After dispensing with my dry cleaning he immediately began a ferocious attack on every surface of my apartment, just as Walt had described. Mr. Super Ayi spent two to three times longer scrubbing my apartment than Teenage Ayi #1 and #2. Windows, floors, and kitchen. Mr. Super Ayi spent 30 minutes in my bathroom even though it had only been used twice since his Wednesday visit – I did not think I was that dirty, but I must be mistaken.
The only gap I noticed between Mr. Super Ayi and Team Jiao is that Mrs. Jiao had taken to refilling the ice trays. Since I am an American bourbon drinker and American bourbon generally requires ice cubes, the immense satisfaction of reaching into a freezer full of ice is frankly hard to describe in words. So, I will use my next Chinese lesson to try to learn to say ‘please fill-up the ice trays.’ That should be straightforward but I expect added complexity if forced to explain what to do with ice that is already in the ice trays or what my expectation might be if there is clearly enough ice in the freezer.

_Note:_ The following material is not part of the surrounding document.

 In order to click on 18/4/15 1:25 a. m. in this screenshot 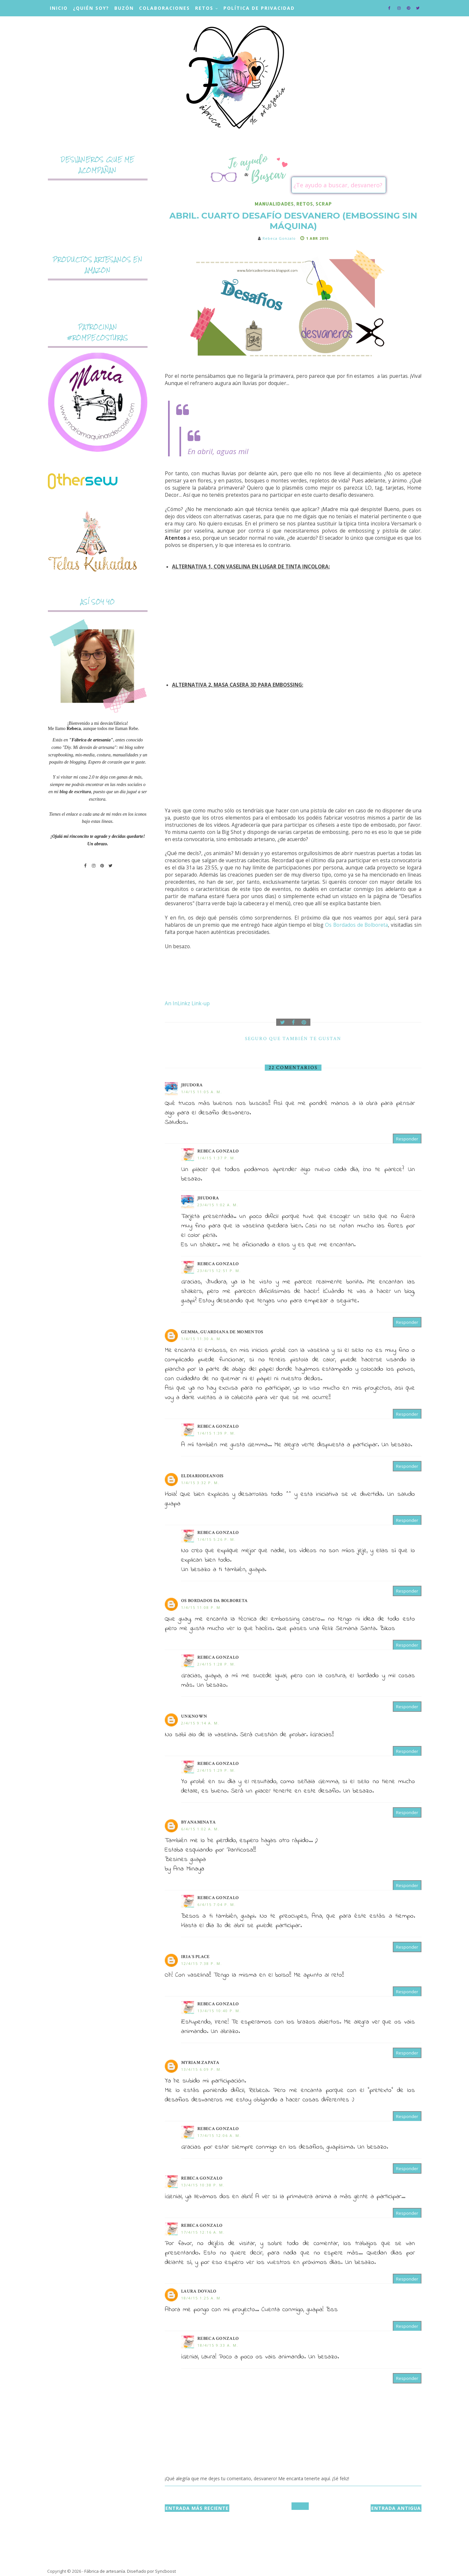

In China, innocuous requests often come with unintended consequences, so it is best to have a fully prepared cheat sheet when using new words or communicating new concepts. In Chicago, Maria will get the same instruction (in English, not Chinese – I do not plan to learn to speak Polish).
I will thank Walter and Maggie and treat them to dinner – Mr. Super Ayi is off to a very nice start. Consistency and dependability are critical to ayi success – Maria had it, Mr. and Mrs. Jiao had it, and I hope that Mr. Super Ayi has it. My sock drawer is wicked cool.